I'm writing a socket.io based server in Node.js (6.9.0). I am using the builtin cluster
module to enable multiple processes. For now, there is only two process: a master and a worker. The master receives the connections and maintains an in-memory global data structure (which the worker can query via IPC). The worker process does the majority of work by handling each incoming connection.
I am finding a hanging condition that I cannot attribute to any internal failure when the server is stressed at 300 concurrent users. Under lower concurrency, I don't see the hanging condition.
I'm enabling all forms of debugging (using the debug
module: socket.io:socket
, socket.io:client
as well as my own custom calls to debug
).
The last activity I can see is in socket.io
, however, the messages indicate that sockets are closing ("reason client namespace disconnect") due to their own "end of test" cycle. It just seems like incoming connections are not be serviced.
I'm using Artillery.io as the test client.

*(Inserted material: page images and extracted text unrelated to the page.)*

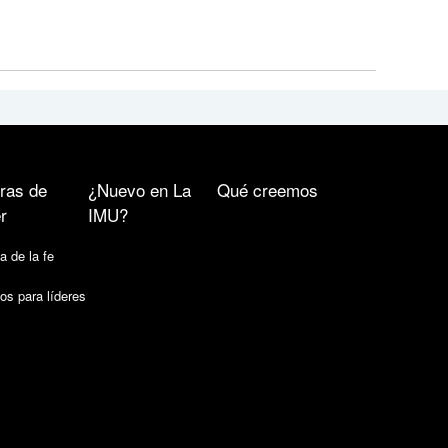
ras de
¿Nuevo en La
Qué creemos
r
IMU?
a de la fe
os para líderes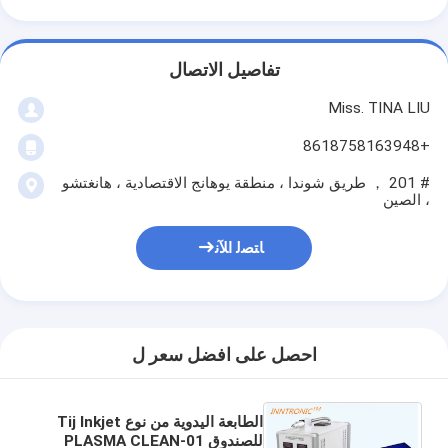
تفاصيل الاتصال
Miss. TINA LIU
+8618758163948
# 201 ， طريق شوندا ، منطقة يوهانج الاقتصادية ، هانغتشو
، الصين
ﺎﺘﺼﻟ ﺍﻶﻧ
احصل على افضل سعر ل
الطابعة اليدوية من نوع Tij Inkjet
للصندوق PLASMA CLEAN-01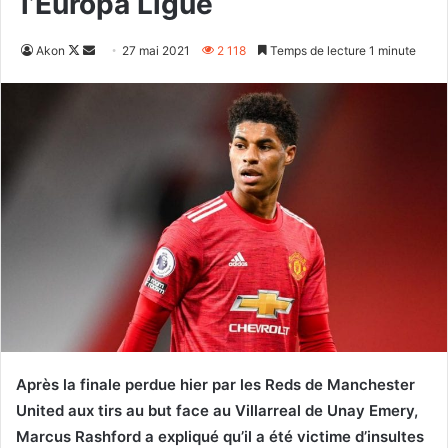
l’Europa Ligue
Follow
Envoyer
Akon
27 mai 2021
2 118
Temps de lecture 1 minute
on
un
X
courriel
Après la finale perdue hier par les Reds de Manchester
United aux tirs au but face au Villarreal de Unay Emery,
Marcus Rashford a expliqué qu’il a été victime d’insultes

In the server application, I have handlers for uncaught exceptions and try-catch
blocks around everything.
In a prior iteration, I also used cluster
, but reversed the responsibilities so that the master process handled the connections (with the worker handling global data). That didn't exhibit the same failure. Not sure if something is wrong with the connection distribution. For that, I have also dumped internalMessage
events to monitor the internal workings of cluster
.
I am not using any other module for connection distribution or sticky sessions. As there is only a single process handling connections (at this time), it doesn't seem relevant.